### Problem
Go through the material underneath and show every line where the string "Split" occurs.

===== Records provided =====

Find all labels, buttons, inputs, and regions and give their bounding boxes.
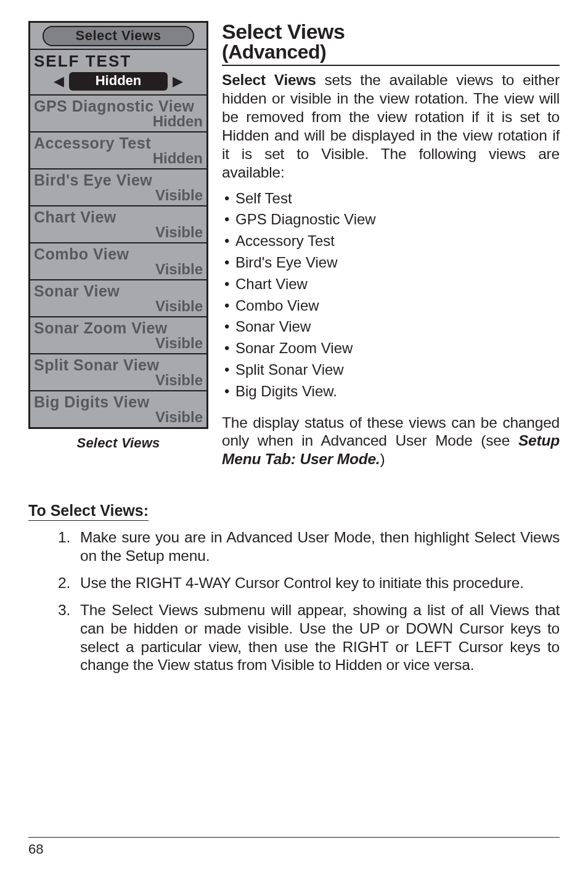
lcd-panel: Select Views SELF TEST ◀ Hidden ▶ GPS Di… xyxy=(28,21,208,429)
note-pre: The display status of these views can be… xyxy=(222,414,560,449)
list-item: Bird's Eye View xyxy=(222,252,560,274)
lcd-row[interactable]: Combo View Visible xyxy=(30,242,206,279)
lcd-row[interactable]: Accessory Test Hidden xyxy=(30,131,206,168)
list-item: Chart View xyxy=(222,274,560,295)
procedure-steps: Make sure you are in Advanced User Mode,… xyxy=(28,528,560,674)
page-footer: 68 xyxy=(28,837,560,857)
procedure-section: To Select Views: Make sure you are in Ad… xyxy=(28,502,560,674)
lcd-row[interactable]: Sonar View Visible xyxy=(30,279,206,316)
lcd-row[interactable]: GPS Diagnostic View Hidden xyxy=(30,94,206,131)
lcd-row-value: Visible xyxy=(34,187,203,204)
lcd-column: Select Views SELF TEST ◀ Hidden ▶ GPS Di… xyxy=(28,21,208,468)
lcd-row-value: Visible xyxy=(34,409,203,426)
arrow-right-icon[interactable]: ▶ xyxy=(173,75,183,88)
lcd-row[interactable]: Split Sonar View Visible xyxy=(30,353,206,390)
lcd-selected-value[interactable]: Hidden xyxy=(69,72,168,91)
lcd-selected-label: SELF TEST xyxy=(34,52,203,71)
heading-rule xyxy=(222,65,560,66)
procedure-heading: To Select Views: xyxy=(28,502,149,521)
section-heading: Select Views (Advanced) xyxy=(222,21,560,62)
arrow-left-icon[interactable]: ◀ xyxy=(54,75,64,88)
lcd-row-selected[interactable]: SELF TEST ◀ Hidden ▶ xyxy=(30,49,206,94)
lcd-row-value: Visible xyxy=(34,224,203,241)
lcd-row-value: Hidden xyxy=(34,150,203,167)
step-item: Make sure you are in Advanced User Mode,… xyxy=(58,528,560,565)
text-column: Select Views (Advanced) Select Views set… xyxy=(222,21,560,468)
step-item: Use the RIGHT 4-WAY Cursor Control key t… xyxy=(58,574,560,592)
intro-paragraph: Select Views sets the available views to… xyxy=(222,71,560,181)
lcd-caption: Select Views xyxy=(28,435,208,451)
lcd-row[interactable]: Chart View Visible xyxy=(30,205,206,242)
lcd-row[interactable]: Big Digits View Visible xyxy=(30,390,206,427)
note-paragraph: The display status of these views can be… xyxy=(222,414,560,469)
lcd-row-value: Visible xyxy=(34,372,203,389)
intro-lead: Select Views xyxy=(222,71,316,88)
note-post: ) xyxy=(380,451,385,467)
lcd-row[interactable]: Sonar Zoom View Visible xyxy=(30,316,206,353)
heading-sub: (Advanced) xyxy=(222,42,560,63)
list-item: Self Test xyxy=(222,188,560,210)
list-item: Sonar Zoom View xyxy=(222,338,560,359)
list-item: Big Digits View. xyxy=(222,381,560,402)
list-item: GPS Diagnostic View xyxy=(222,209,560,231)
lcd-row-value: Visible xyxy=(34,335,203,352)
list-item: Accessory Test xyxy=(222,231,560,252)
lcd-row-value: Visible xyxy=(34,261,203,278)
page-number: 68 xyxy=(28,841,43,857)
views-list: Self Test GPS Diagnostic View Accessory … xyxy=(222,188,560,402)
list-item: Combo View xyxy=(222,295,560,317)
lcd-title: Select Views xyxy=(43,26,194,46)
step-item: The Select Views submenu will appear, sh… xyxy=(58,601,560,675)
lcd-row-value: Hidden xyxy=(34,113,203,130)
list-item: Sonar View xyxy=(222,316,560,338)
heading-main: Select Views xyxy=(222,20,345,43)
list-item: Split Sonar View xyxy=(222,359,560,381)
lcd-row[interactable]: Bird's Eye View Visible xyxy=(30,168,206,205)
lcd-row-value: Visible xyxy=(34,298,203,315)
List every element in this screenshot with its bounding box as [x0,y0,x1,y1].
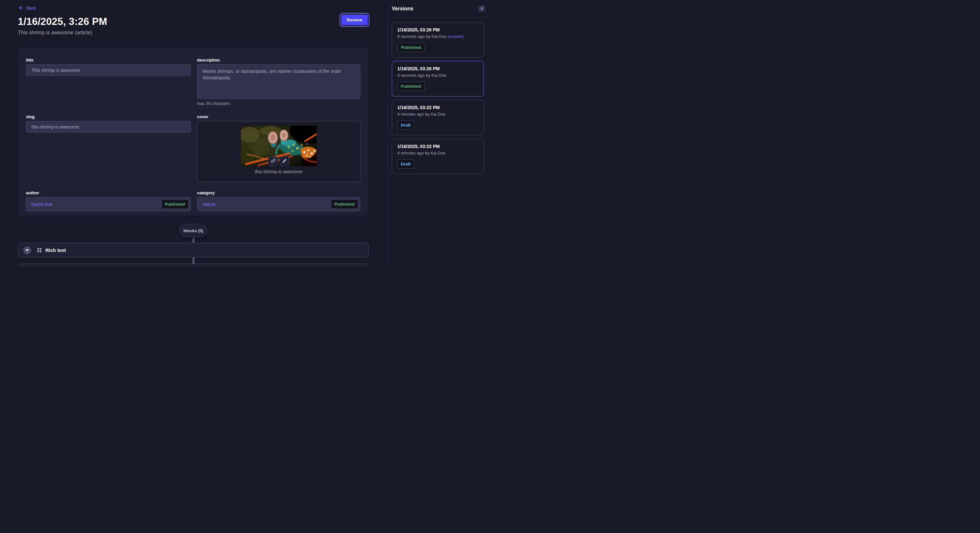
chevron-down-icon [25,249,29,251]
slug-input[interactable] [26,121,191,132]
author-label: author [26,190,191,195]
versions-header: Versions 4 [388,0,490,17]
field-description: description Mantis shrimps, or stomatopo… [197,58,360,106]
versions-list: 1/16/2025, 03:26 PM 8 seconds ago by Kai… [388,17,490,174]
field-title: title [26,58,191,106]
category-relation-box: nature Published [197,197,360,211]
blocks-count-pill: blocks (5) [178,224,208,238]
version-meta: 4 minutes ago by Kai Doe [397,151,478,155]
current-version-tag: (current) [447,34,463,39]
cover-actions [268,156,290,166]
category-label: category [197,190,360,195]
field-slug: slug [26,114,191,182]
slug-label: slug [26,114,191,119]
author-relation-box: David Doe Published [26,197,191,211]
versions-title: Versions [392,6,414,12]
field-category: category nature Published [197,190,360,211]
cover-media-box: this-shrimp-is-awesome [197,121,360,182]
author-status-badge: Published [161,200,189,209]
version-meta: 8 seconds ago by Kai Doe (current) [397,34,478,39]
version-meta: 8 seconds ago by Kai Doe [397,73,478,78]
blocks-connector-line [192,238,194,243]
version-date: 1/16/2025, 03:22 PM [397,105,478,110]
version-meta: 4 minutes ago by Kai Doe [397,112,478,117]
version-status-badge: Draft [397,121,414,130]
version-history-page: Back 1/16/2025, 3:26 PM This shrimp is a… [0,0,490,266]
versions-sidebar: Versions 4 1/16/2025, 03:26 PM 8 seconds… [388,0,490,266]
title-label: title [26,58,191,62]
category-link[interactable]: nature [202,202,215,207]
blocks-section: blocks (5) Rich text Quote - T [18,224,369,266]
cover-edit-button[interactable] [280,156,290,166]
version-card-3[interactable]: 1/16/2025, 03:22 PM 4 minutes ago by Kai… [392,100,484,135]
version-status-badge: Published [397,82,425,91]
title-input[interactable] [26,65,191,76]
cover-image [241,125,317,166]
cover-caption: this-shrimp-is-awesome [255,169,303,174]
page-title: 1/16/2025, 3:26 PM [18,16,369,27]
field-author: author David Doe Published [26,190,191,211]
back-label: Back [26,5,36,11]
description-label: description [197,58,360,62]
versions-count-badge: 4 [478,5,485,12]
version-card-2-selected[interactable]: 1/16/2025, 03:26 PM 8 seconds ago by Kai… [392,61,484,97]
back-arrow-icon [18,5,24,11]
accordion-toggle-button[interactable] [23,246,31,254]
field-cover: cover [197,114,360,182]
version-status-badge: Published [397,43,425,52]
link-icon [270,159,275,164]
block-row-quote[interactable]: Quote - Thelonius Monk [18,263,369,266]
block-label: Rich text [45,247,66,253]
component-grid-icon [37,248,41,252]
category-status-badge: Published [331,200,358,209]
version-form-card: title description Mantis shrimps, or sto… [18,48,369,216]
block-row-rich-text[interactable]: Rich text [18,243,369,257]
version-date: 1/16/2025, 03:26 PM [397,66,478,71]
pencil-icon [282,159,287,164]
version-date: 1/16/2025, 03:26 PM [397,27,478,32]
version-card-4[interactable]: 1/16/2025, 03:22 PM 4 minutes ago by Kai… [392,139,484,174]
version-meta-text: 8 seconds ago by Kai Doe [397,34,447,39]
description-hint: max. 80 characters [197,102,360,106]
main-content: Back 1/16/2025, 3:26 PM This shrimp is a… [0,0,388,266]
cover-label: cover [197,114,360,119]
blocks-connector-line [192,257,194,263]
page-subtitle: This shrimp is awesome (article) [18,30,369,36]
version-status-badge: Draft [397,159,414,169]
author-link[interactable]: David Doe [32,202,52,207]
restore-button[interactable]: Restore [341,14,368,25]
version-date: 1/16/2025, 03:22 PM [397,144,478,149]
back-link[interactable]: Back [18,5,36,11]
version-card-1[interactable]: 1/16/2025, 03:26 PM 8 seconds ago by Kai… [392,22,484,58]
description-textarea[interactable]: Mantis shrimps, or stomatopods, are mari… [197,65,360,99]
page-header: Back 1/16/2025, 3:26 PM This shrimp is a… [0,0,388,36]
cover-link-button[interactable] [268,156,278,166]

=====

### Response box
lcd-row[interactable]: Split Sonar View Visible xyxy=(30,353,206,390)
list-item: Split Sonar View xyxy=(222,359,560,381)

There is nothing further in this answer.